The friends organized their first treasure hunt two years ago during the height of the COVID-19 pandemic, when they hid $5,000 in the hopes of getting people outside and taking their minds off the state of the world.
Thousands of people took up the challenge, so they did it again the following year, upping the prize to $10,000. It proved so popular — they estimated 20,000 people joined the adventure — that they ran a third treasure hunt with a $20,000 incentive, and a fourth with the same amount earlier this year.
The latest hunt will be the second to incorporate QR codes as clues.

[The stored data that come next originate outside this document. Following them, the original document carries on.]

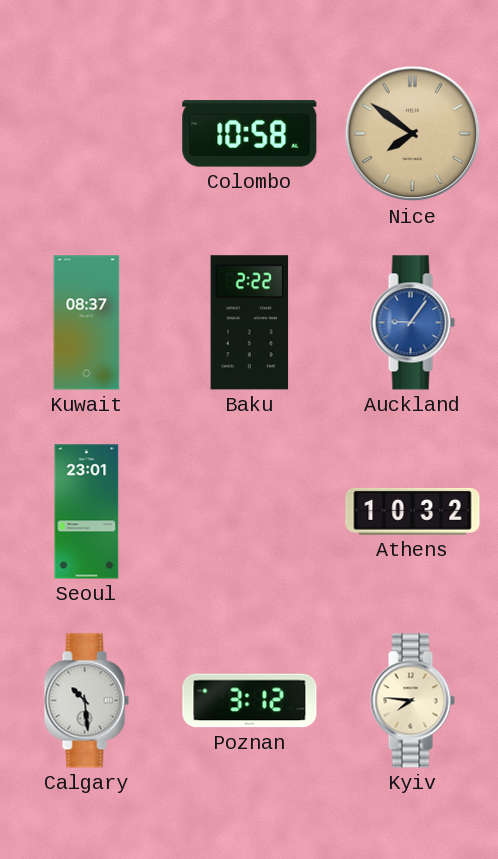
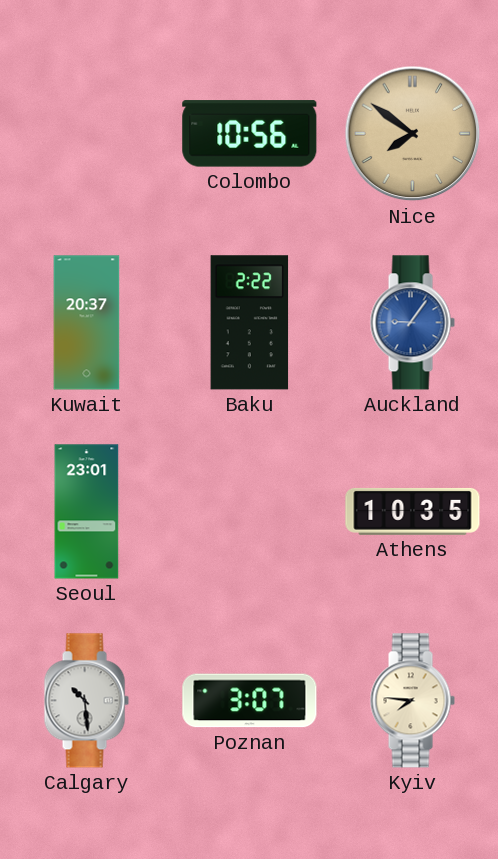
Colombo: 10:58 -> 10:56
Kuwait: 08:37 -> 20:37
Athens: 10:32 -> 10:35
Poznan: 3:12 -> 3:07
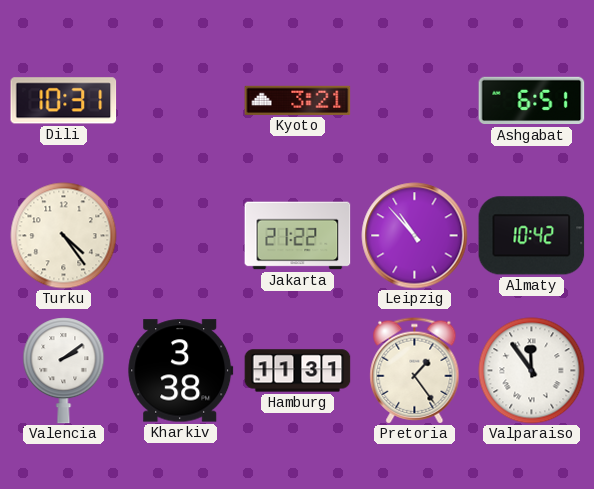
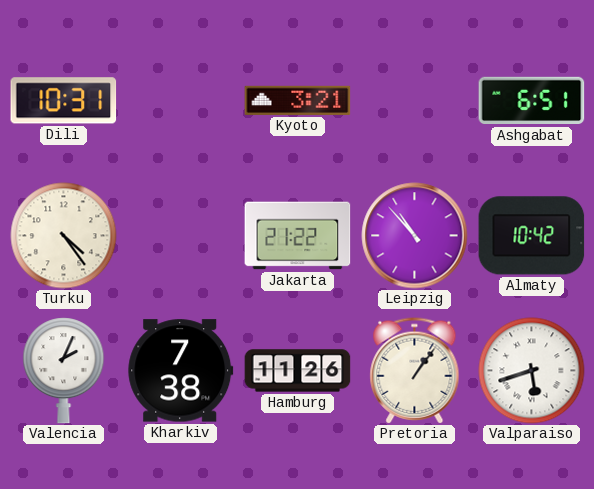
Valencia: 2:09 -> 2:04
Kharkiv: 3:38 -> 7:38
Hamburg: 11:31 -> 11:26
Pretoria: 1:24 -> 1:06
Valparaiso: 11:54 -> 5:42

Around 25 billboards announcing the event went up on Friday, and local brand Kodiak Cakes has joined in this time, providing funds for QR codes, billboards and other costs.
It all adds up to a series of challenges, puzzles and clues that must be solved in the right order to find the treasure.

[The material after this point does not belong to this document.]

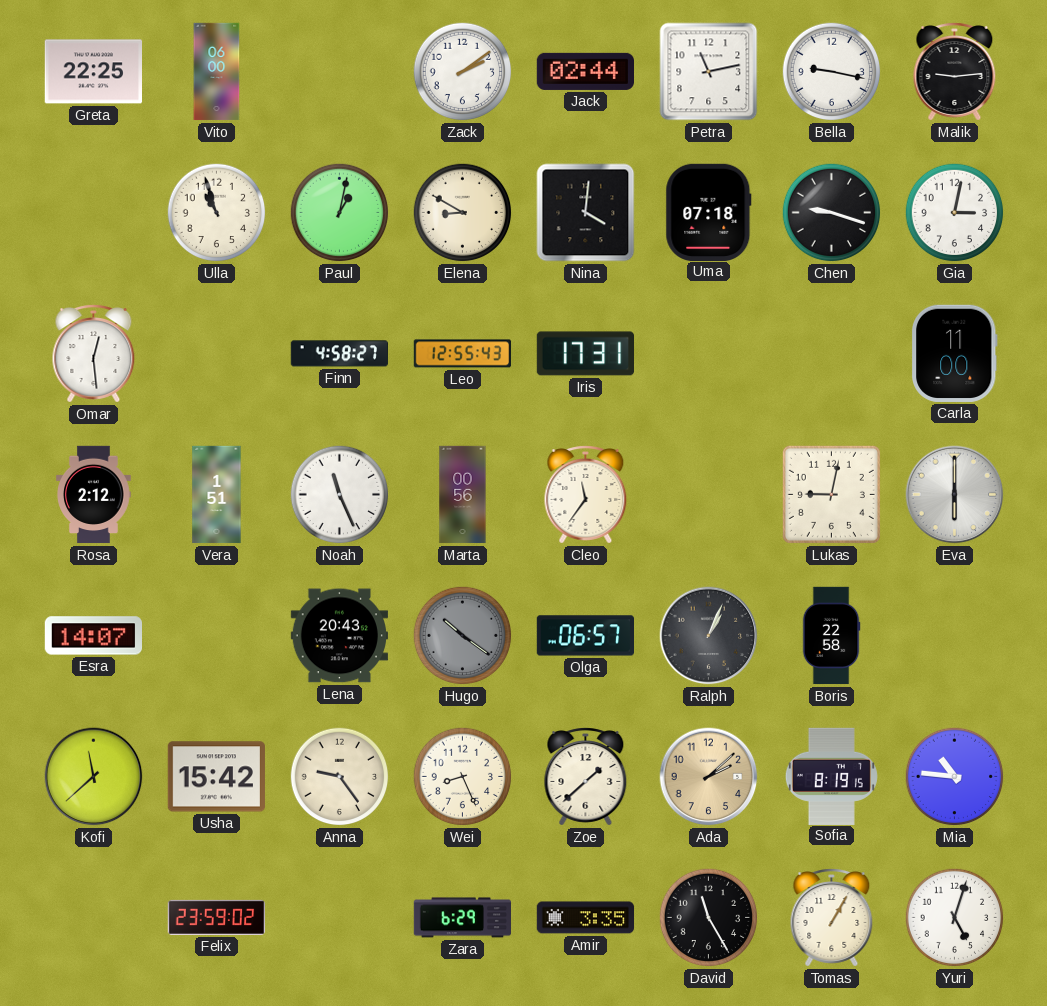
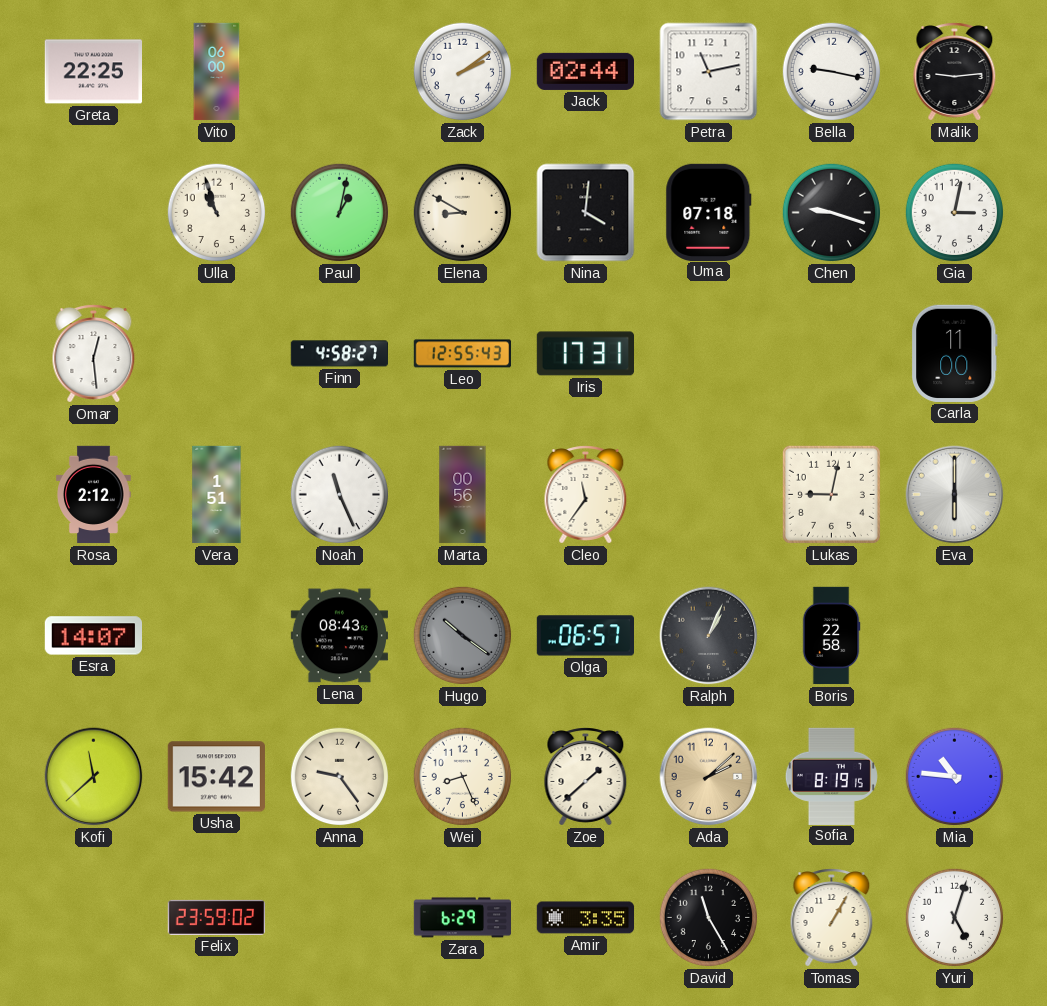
Lena: 20:43 -> 08:43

Kids can get involved, too. Maxim and Cline are currently running their second Jr. Treasure Hunt, geared toward children, where participants take the prizes they find — cash, gift cards, candy, toys — and leave something fun for the next group.
Cline said he and Maxim typically would hold their latest hunt of the year in the fall; however, the last one was solved in only eight days, so they'd like to give people one more challenge before the summer is out.
They didn't want to guess how long the newest challenge will take, though.
"Every time we think we finally outsmarted the internet, we get humbled so fast," Cline said.
Maxim and Cline released the first clue Friday, a Google image, along with the note, "This is the first official clue and starting point. We have not released how or if this works with the billboard."
Additionally, teams will join an online leaderboard, which will allow them to see which teams are furthest along.
The treasure hunts haven't been all fun and games. Last year, while searching for the $10,000 prize, a 49-year-old man suffered a foot injury that required 25 search and rescue crew members to help him get back down Ferguson Canyon. County officials said at the time that they encountered plenty of people who weren't prepared for the hiking conditions that day.
Maxim urged people to be well-prepared when hiking and added that this hunt features more city locations than previous searches.
Beyond that, treasure seekers have to figure out the clues on their own.
"We aren't even really talking about whether the billboard and the photo that we just released even go together," Maxim said.
Cline added that they've been "blown away" by the positive response, and said they love following along with people on social media as they attack the clues in different ways.
"We've just heard the most amazing, inspiring stories," he said. "It's one of the main reasons why we continue to do this every year, just because it's been amazing and positive."